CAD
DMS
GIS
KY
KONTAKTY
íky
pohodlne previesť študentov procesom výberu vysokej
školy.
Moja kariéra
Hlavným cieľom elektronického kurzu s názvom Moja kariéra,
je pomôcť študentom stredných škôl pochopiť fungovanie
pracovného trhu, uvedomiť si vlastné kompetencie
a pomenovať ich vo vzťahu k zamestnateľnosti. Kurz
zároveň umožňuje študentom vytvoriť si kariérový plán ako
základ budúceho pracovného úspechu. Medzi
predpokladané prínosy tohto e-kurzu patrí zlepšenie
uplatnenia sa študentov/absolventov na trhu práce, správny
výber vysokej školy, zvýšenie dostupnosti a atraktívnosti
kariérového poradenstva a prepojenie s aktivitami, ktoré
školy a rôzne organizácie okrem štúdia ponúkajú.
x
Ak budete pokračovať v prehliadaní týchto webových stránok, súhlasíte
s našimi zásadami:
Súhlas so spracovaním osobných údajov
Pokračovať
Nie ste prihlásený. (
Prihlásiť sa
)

◆ ◆ ◆

Task instructions — Write the data out again in full and exactly.

Finished exercise —
CAD
DMS
GIS
KY
KONTAKTY
íky
pohodlne previesť študentov procesom výberu vysokej
školy.
Moja kariéra
Hlavným cieľom elektronického kurzu s názvom Moja kariéra,
je pomôcť študentom stredných škôl pochopiť fungovanie
pracovného trhu, uvedomiť si vlastné kompetencie
a pomenovať ich vo vzťahu k zamestnateľnosti. Kurz
zároveň umožňuje študentom vytvoriť si kariérový plán ako
základ budúceho pracovného úspechu. Medzi
predpokladané prínosy tohto e-kurzu patrí zlepšenie
uplatnenia sa študentov/absolventov na trhu práce, správny
výber vysokej školy, zvýšenie dostupnosti a atraktívnosti
kariérového poradenstva a prepojenie s aktivitami, ktoré
školy a rôzne organizácie okrem štúdia ponúkajú.
x
Ak budete pokračovať v prehliadaní týchto webových stránok, súhlasíte
s našimi zásadami:
Súhlas so spracovaním osobných údajov
Pokračovať
Nie ste prihlásený. (
Prihlásiť sa
)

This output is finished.